#### [WHAT IS BEING ASKED]
Look through the records, and wherever the string "information" turns up, copy out that line.

################

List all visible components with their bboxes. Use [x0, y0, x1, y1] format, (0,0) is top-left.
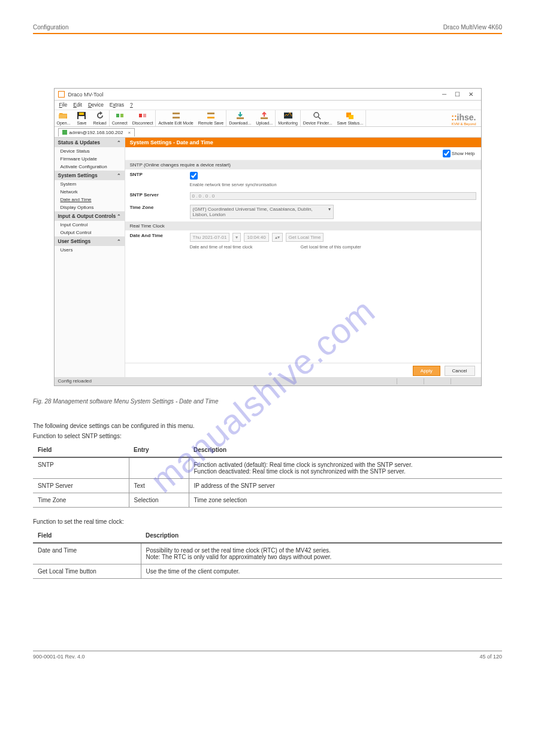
- sidebar-item-output-control[interactable]: Output Control: [55, 229, 125, 236]
- table-row: Time Zone Selection Time zone selection: [33, 493, 502, 508]
- dialog-buttons: Apply Cancel: [125, 363, 481, 377]
- reload-button[interactable]: Reload: [90, 110, 108, 126]
- status-text: Config reloaded: [58, 378, 397, 384]
- device-finder-button[interactable]: Device Finder...: [301, 110, 335, 126]
- footer-right: 45 of 120: [479, 654, 502, 660]
- table2-head-0: Field: [33, 529, 141, 543]
- chevron-up-icon: ⌃: [117, 239, 121, 244]
- show-help-checkbox[interactable]: [443, 150, 451, 157]
- table-row: Date and Time Possibility to read or set…: [33, 543, 502, 564]
- app-window: Draco MV-Tool ─ ☐ ✕ File Edit Device Ext…: [54, 88, 482, 386]
- disconnect-button[interactable]: Disconnect: [130, 110, 156, 126]
- sntp-settings-table: Field Entry Description SNTP Function ac…: [33, 443, 502, 508]
- table2-head-1: Description: [141, 529, 502, 543]
- sidebar-item-firmware-update[interactable]: Firmware Update: [55, 155, 125, 163]
- download-icon: [235, 111, 245, 120]
- doc-header: Configuration Draco MultiView 4K60: [33, 24, 502, 34]
- sidebar-item-date-and-time[interactable]: Date and Time: [55, 196, 125, 204]
- chevron-down-icon: ▾: [328, 207, 331, 217]
- body-text-3: Function to set the real time clock:: [33, 518, 502, 525]
- window-close-icon[interactable]: ✕: [464, 90, 477, 99]
- session-tab[interactable]: admin@192.168.100.202 ×: [58, 128, 135, 136]
- open-button[interactable]: Open...: [55, 110, 73, 126]
- menu-extras[interactable]: Extras: [110, 102, 124, 108]
- menu-file[interactable]: File: [59, 102, 68, 108]
- svg-rect-11: [237, 117, 244, 119]
- chevron-up-icon: ⌃: [117, 173, 121, 178]
- table1-head-0: Field: [33, 443, 129, 457]
- table1-head-1: Entry: [129, 443, 189, 457]
- apply-button[interactable]: Apply: [413, 366, 440, 376]
- sntp-section-header: SNTP (Online changes require a device re…: [125, 160, 481, 169]
- menu-edit[interactable]: Edit: [73, 102, 82, 108]
- sidebar-item-input-control[interactable]: Input Control: [55, 221, 125, 229]
- connect-icon: [115, 111, 125, 120]
- sidebar-item-display-options[interactable]: Display Options: [55, 204, 125, 211]
- content-title: System Settings - Date and Time: [125, 138, 481, 147]
- table1-head-2: Description: [189, 443, 502, 457]
- app-icon: [58, 91, 65, 98]
- svg-rect-7: [173, 113, 180, 114]
- date-input[interactable]: Thu 2021-07-01: [190, 233, 230, 242]
- doc-header-right: Draco MultiView 4K60: [443, 24, 502, 31]
- sidebar-section-io[interactable]: Input & Output Controls ⌃: [55, 211, 125, 221]
- content-pane: System Settings - Date and Time Show Hel…: [125, 138, 481, 377]
- svg-rect-3: [116, 114, 119, 117]
- chevron-up-icon: ⌃: [117, 140, 121, 145]
- show-help-row: Show Help: [125, 147, 481, 160]
- sidebar-item-activate-config[interactable]: Activate Configuration: [55, 163, 125, 171]
- save-status-button[interactable]: Save Status...: [335, 110, 366, 126]
- time-spinner-icon[interactable]: ▴▾: [272, 233, 283, 242]
- session-tab-label: admin@192.168.100.202: [69, 130, 123, 135]
- menu-help[interactable]: ?: [130, 102, 133, 108]
- window-minimize-icon[interactable]: ─: [438, 90, 451, 99]
- svg-rect-1: [79, 113, 84, 115]
- timezone-select[interactable]: (GMT) Coordinated Universal Time, Casabl…: [190, 205, 334, 219]
- body-text-1: The following device settings can be con…: [33, 423, 502, 429]
- doc-footer: 900-0001-01 Rev. 4.0 45 of 120: [33, 651, 502, 660]
- window-maximize-icon[interactable]: ☐: [451, 90, 464, 99]
- sidebar-section-system[interactable]: System Settings ⌃: [55, 171, 125, 180]
- sidebar-section-status[interactable]: Status & Updates ⌃: [55, 138, 125, 147]
- sidebar-item-network[interactable]: Network: [55, 188, 125, 196]
- table-row: Get Local Time button Use the time of th…: [33, 564, 502, 579]
- sntp-server-input[interactable]: 0 . 0 . 0 . 0: [190, 192, 476, 200]
- title-bar: Draco MV-Tool ─ ☐ ✕: [55, 89, 481, 101]
- time-input[interactable]: 10:04:40: [244, 233, 268, 242]
- folder-open-icon: [59, 111, 68, 120]
- connect-button[interactable]: Connect: [110, 110, 130, 126]
- upload-button[interactable]: Upload...: [253, 110, 275, 126]
- tab-close-icon[interactable]: ×: [128, 130, 131, 135]
- table-row: SNTP Server Text IP address of the SNTP …: [33, 479, 502, 493]
- remote-save-icon: [206, 111, 216, 120]
- sidebar-item-device-status[interactable]: Device Status: [55, 147, 125, 155]
- sidebar-item-system[interactable]: System: [55, 180, 125, 188]
- device-finder-icon: [313, 111, 322, 120]
- save-button[interactable]: Save: [72, 110, 90, 126]
- status-bar: Config reloaded: [55, 377, 481, 385]
- svg-rect-12: [261, 117, 268, 119]
- sntp-checkbox[interactable]: [190, 172, 198, 180]
- toolbar: Open... Save Reload Connect: [55, 110, 481, 127]
- svg-rect-8: [173, 117, 180, 119]
- datetime-label: Date And Time: [130, 233, 190, 238]
- cancel-button[interactable]: Cancel: [445, 366, 475, 376]
- disconnect-icon: [138, 111, 147, 120]
- floppy-save-icon: [77, 111, 86, 120]
- svg-point-14: [314, 113, 319, 117]
- menu-device[interactable]: Device: [88, 102, 104, 108]
- sidebar-item-users[interactable]: Users: [55, 246, 125, 254]
- activate-edit-mode-button[interactable]: Activate Edit Mode: [156, 110, 195, 126]
- edit-mode-icon: [171, 111, 181, 120]
- download-button[interactable]: Download...: [226, 110, 253, 126]
- table-row: SNTP Function activated (default): Real …: [33, 457, 502, 479]
- app-title: Draco MV-Tool: [68, 92, 438, 98]
- datetime-hint2: Get local time of this computer: [301, 244, 361, 250]
- remote-save-button[interactable]: Remote Save: [196, 110, 226, 126]
- svg-rect-4: [120, 114, 123, 117]
- sidebar-section-user[interactable]: User Settings ⌃: [55, 236, 125, 246]
- monitoring-button[interactable]: Monitoring: [276, 110, 300, 126]
- date-dropdown-icon[interactable]: ▾: [232, 233, 241, 242]
- session-tab-row: admin@192.168.100.202 ×: [55, 127, 481, 138]
- get-local-time-button[interactable]: Get Local Time: [286, 233, 324, 242]
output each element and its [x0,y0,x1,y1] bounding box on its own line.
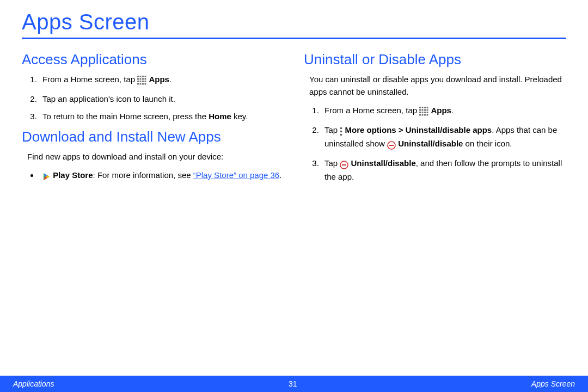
text: . [279,170,281,180]
svg-rect-25 [422,109,424,111]
list-item: From a Home screen, tap Apps. [39,74,284,88]
svg-rect-12 [137,83,139,85]
svg-rect-7 [145,78,146,80]
svg-rect-31 [427,112,428,113]
uninstall-minus-icon [340,159,348,171]
svg-point-38 [340,133,342,136]
svg-rect-11 [145,81,146,82]
list-item: Tap More options > Uninstall/disable app… [321,124,566,152]
text: . [451,106,454,115]
svg-rect-3 [145,76,146,77]
text: : For more information, see [93,170,193,180]
uninstall-intro: You can uninstall or disable apps you do… [309,74,566,98]
text-bold: Uninstall/disable [398,139,463,148]
footer-topic: Apps Screen [531,379,575,388]
text: . [169,75,171,84]
left-column: Access Applications From a Home screen, … [22,47,284,189]
text-bold: Home [209,112,231,121]
text-bold: Apps [431,106,451,115]
svg-rect-10 [142,81,144,82]
apps-grid-icon [137,75,146,88]
svg-rect-8 [137,81,139,82]
svg-rect-2 [142,76,144,77]
svg-rect-32 [419,114,421,116]
list-item: Tap Uninstall/disable, and then follow t… [321,157,566,183]
svg-rect-42 [342,164,346,166]
list-item: From a Home screen, tap Apps. [321,105,566,119]
text: From a Home screen, tap [42,75,137,84]
text-bold: Play Store [53,170,93,180]
svg-rect-40 [389,145,394,146]
svg-rect-15 [145,83,146,85]
heading-download-install: Download and Install New Apps [22,128,284,145]
text: Tap an application's icon to launch it. [42,94,175,103]
text-bold: Apps [149,75,169,84]
svg-rect-14 [142,83,144,85]
svg-rect-20 [419,107,421,108]
text-bold: More options > Uninstall/disable apps [345,125,492,134]
svg-rect-30 [424,112,426,113]
text: Tap [324,125,340,134]
page-title: Apps Screen [22,10,566,39]
svg-rect-33 [422,114,424,116]
uninstall-minus-icon [387,139,396,152]
text: Tap [324,158,340,168]
download-bullets: Play Store: For more information, see “P… [27,169,284,183]
svg-rect-23 [427,107,428,108]
svg-rect-27 [427,109,428,111]
heading-access-applications: Access Applications [22,51,284,68]
more-options-icon [340,126,342,138]
list-item: Tap an application's icon to launch it. [39,93,284,106]
svg-rect-1 [140,76,142,77]
svg-rect-5 [140,78,142,80]
text: From a Home screen, tap [324,106,419,115]
text: To return to the main Home screen, press… [42,112,209,121]
svg-rect-4 [137,78,139,80]
text-bold: Uninstall/disable [351,158,416,168]
footer-page-number: 31 [289,379,297,388]
svg-rect-0 [137,76,139,77]
svg-rect-22 [424,107,426,108]
link-play-store-page[interactable]: “Play Store” on page 36 [193,170,279,180]
uninstall-steps-list: From a Home screen, tap Apps. Tap More o… [309,105,566,183]
svg-point-36 [340,127,342,129]
svg-rect-9 [140,81,142,82]
heading-uninstall-disable: Uninstall or Disable Apps [304,51,566,68]
svg-rect-28 [419,112,421,113]
svg-point-37 [340,130,342,132]
svg-rect-6 [142,78,144,80]
right-column: Uninstall or Disable Apps You can uninst… [304,47,566,189]
list-item: Play Store: For more information, see “P… [39,169,284,183]
svg-rect-29 [422,112,424,113]
text: on their icon. [463,139,512,148]
play-store-icon [42,171,51,183]
access-steps-list: From a Home screen, tap Apps. Tap an app… [27,74,284,123]
svg-rect-24 [419,109,421,111]
page: Apps Screen Access Applications From a H… [0,0,588,392]
svg-rect-34 [424,114,426,116]
svg-rect-21 [422,107,424,108]
list-item: To return to the main Home screen, press… [39,111,284,123]
columns: Access Applications From a Home screen, … [22,47,566,189]
svg-rect-13 [140,83,142,85]
download-intro: Find new apps to download and install on… [27,151,284,163]
text: key. [231,112,248,121]
footer-section: Applications [13,379,54,388]
svg-rect-35 [427,114,428,116]
apps-grid-icon [419,106,428,119]
svg-rect-26 [424,109,426,111]
page-footer: Applications 31 Apps Screen [0,376,588,392]
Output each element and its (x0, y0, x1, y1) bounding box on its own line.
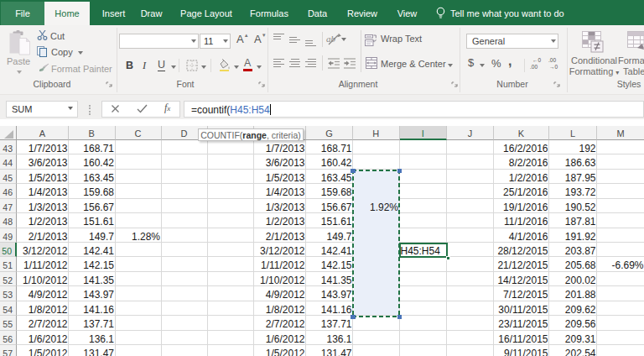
svg-text:.00: .00 (548, 57, 556, 63)
svg-text:←0: ←0 (532, 57, 542, 63)
svg-text:.00: .00 (530, 64, 538, 70)
svg-text:→0: →0 (549, 64, 558, 70)
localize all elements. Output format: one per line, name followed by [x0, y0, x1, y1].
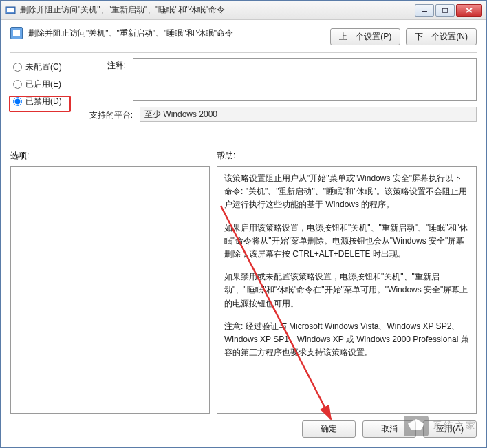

################

#### [COMPLETED EXERCISE]
text: : For more information, see [93,170,193,180]
download-bullets: Play Store: For more information, see “P… [27,169,284,183]
list-item: Play Store: For more information, see “P… [39,169,284,183]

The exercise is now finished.